Agree, and also the words used by border-radius to describe corners (top-right, top-left, bottom-right, bottom-left).

> The 
> question is whether the following would be natural to web authors: that 
> transitioning a linear gradient from 0deg to 90deg is equivalent on the keyword 
> side to going from bottom to left. 

Would it be? Or would 'bottom left' (not necessarily 45deg) be the halfway point of that transition?

> In other words, given North==0deg and East==90deg,

Is that a given now? Was it decided in Kyoto, without me there to voice my opposition? I haven't seen the transcripts yet. I still find it counter-intuitive. It also means I can't use the prefixed gradients with degrees in live style sheets, even experimentally to gain author experience, because there will be no graceful degradation for those using slightly older browsers. And old versions only go away very slowly. 
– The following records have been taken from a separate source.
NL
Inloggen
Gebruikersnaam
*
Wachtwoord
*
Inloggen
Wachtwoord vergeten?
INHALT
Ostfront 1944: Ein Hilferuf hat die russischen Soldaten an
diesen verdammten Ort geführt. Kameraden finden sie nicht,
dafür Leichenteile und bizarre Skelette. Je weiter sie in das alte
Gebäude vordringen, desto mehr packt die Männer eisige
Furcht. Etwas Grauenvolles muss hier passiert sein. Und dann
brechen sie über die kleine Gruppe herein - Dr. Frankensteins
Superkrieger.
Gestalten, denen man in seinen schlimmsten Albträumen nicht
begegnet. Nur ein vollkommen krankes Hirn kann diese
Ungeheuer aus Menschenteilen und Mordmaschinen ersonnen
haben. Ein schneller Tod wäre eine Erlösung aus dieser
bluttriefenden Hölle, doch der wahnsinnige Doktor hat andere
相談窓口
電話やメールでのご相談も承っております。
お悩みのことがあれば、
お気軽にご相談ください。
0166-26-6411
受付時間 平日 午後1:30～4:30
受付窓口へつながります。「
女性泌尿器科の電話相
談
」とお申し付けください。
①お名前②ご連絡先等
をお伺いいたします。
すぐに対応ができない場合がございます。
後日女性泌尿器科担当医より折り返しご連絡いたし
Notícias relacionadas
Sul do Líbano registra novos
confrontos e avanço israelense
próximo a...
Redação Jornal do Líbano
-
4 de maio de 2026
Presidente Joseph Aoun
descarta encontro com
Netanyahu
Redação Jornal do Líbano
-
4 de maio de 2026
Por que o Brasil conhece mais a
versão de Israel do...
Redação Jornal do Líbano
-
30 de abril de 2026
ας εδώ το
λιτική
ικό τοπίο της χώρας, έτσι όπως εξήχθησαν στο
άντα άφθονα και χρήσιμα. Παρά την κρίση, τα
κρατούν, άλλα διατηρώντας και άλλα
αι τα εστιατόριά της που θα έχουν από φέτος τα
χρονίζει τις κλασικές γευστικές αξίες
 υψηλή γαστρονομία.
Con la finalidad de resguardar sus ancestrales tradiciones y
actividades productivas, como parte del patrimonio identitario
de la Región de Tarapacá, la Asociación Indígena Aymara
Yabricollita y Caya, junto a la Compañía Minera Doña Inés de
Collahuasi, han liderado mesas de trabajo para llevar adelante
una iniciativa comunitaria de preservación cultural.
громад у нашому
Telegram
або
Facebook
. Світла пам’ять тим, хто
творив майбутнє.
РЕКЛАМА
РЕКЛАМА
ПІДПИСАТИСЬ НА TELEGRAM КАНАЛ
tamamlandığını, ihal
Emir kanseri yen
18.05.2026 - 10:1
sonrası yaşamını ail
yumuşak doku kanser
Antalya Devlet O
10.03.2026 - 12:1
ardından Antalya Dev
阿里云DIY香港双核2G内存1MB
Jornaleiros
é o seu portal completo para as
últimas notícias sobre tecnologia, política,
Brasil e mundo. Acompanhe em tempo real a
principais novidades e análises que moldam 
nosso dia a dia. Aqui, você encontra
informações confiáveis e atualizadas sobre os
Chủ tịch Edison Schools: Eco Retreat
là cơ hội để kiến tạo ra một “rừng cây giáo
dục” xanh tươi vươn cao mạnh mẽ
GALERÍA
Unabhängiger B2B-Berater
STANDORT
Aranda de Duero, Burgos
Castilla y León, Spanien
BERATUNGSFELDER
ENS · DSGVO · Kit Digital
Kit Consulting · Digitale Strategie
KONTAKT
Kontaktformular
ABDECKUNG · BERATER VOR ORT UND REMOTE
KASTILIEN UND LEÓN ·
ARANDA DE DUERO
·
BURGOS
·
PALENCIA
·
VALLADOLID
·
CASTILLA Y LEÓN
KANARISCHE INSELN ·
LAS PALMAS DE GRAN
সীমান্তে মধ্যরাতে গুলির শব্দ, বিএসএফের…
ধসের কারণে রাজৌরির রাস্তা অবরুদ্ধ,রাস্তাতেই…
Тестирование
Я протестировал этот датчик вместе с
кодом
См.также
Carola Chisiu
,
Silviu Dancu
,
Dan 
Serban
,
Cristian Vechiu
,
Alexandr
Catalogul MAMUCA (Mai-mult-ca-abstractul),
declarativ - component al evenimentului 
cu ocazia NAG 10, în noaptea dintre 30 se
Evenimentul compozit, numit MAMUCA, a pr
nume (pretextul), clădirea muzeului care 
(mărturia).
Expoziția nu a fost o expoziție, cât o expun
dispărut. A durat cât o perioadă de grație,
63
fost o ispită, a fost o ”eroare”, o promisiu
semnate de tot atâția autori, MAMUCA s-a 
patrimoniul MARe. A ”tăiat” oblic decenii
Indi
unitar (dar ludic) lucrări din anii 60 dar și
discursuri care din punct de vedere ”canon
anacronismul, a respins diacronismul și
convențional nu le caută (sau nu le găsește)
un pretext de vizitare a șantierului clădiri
Likewise, all of the many CSS gradient editors out there which produce a style sheet full of prefixed 'linear-gradient' and '-webkit-gradient' with degrees will have to be changed, and include a note about how the gradients will be completely different in slightly older browsers. And if we change the meaning of the keywords, then even more editors will need changing (including those with -ms-filter support, which only use keyword direction). In that case, IE6 would be supported, but existing versions of Firefox would not. 

> should transitioning from
> North to East be doable by transitioning from top to right ? I think many would 
> answer this question in the affirmative. (And would love to see a poll on the
> question similar to the one done for the bearing angle issue).

Maybe that would be a good question if we were using the keywords 'North' and 'East'. But we are not. Transitioning from 90deg (straight up) to left (meaning "from left to right") is perfectly reasonable. 

> That top is a starting point but 0deg an end point is inconsistent; the inconsistency
> is hard to justify and even more confusing once animations are involved.

Why is 0deg only an end point? The angle is the same along the entire path.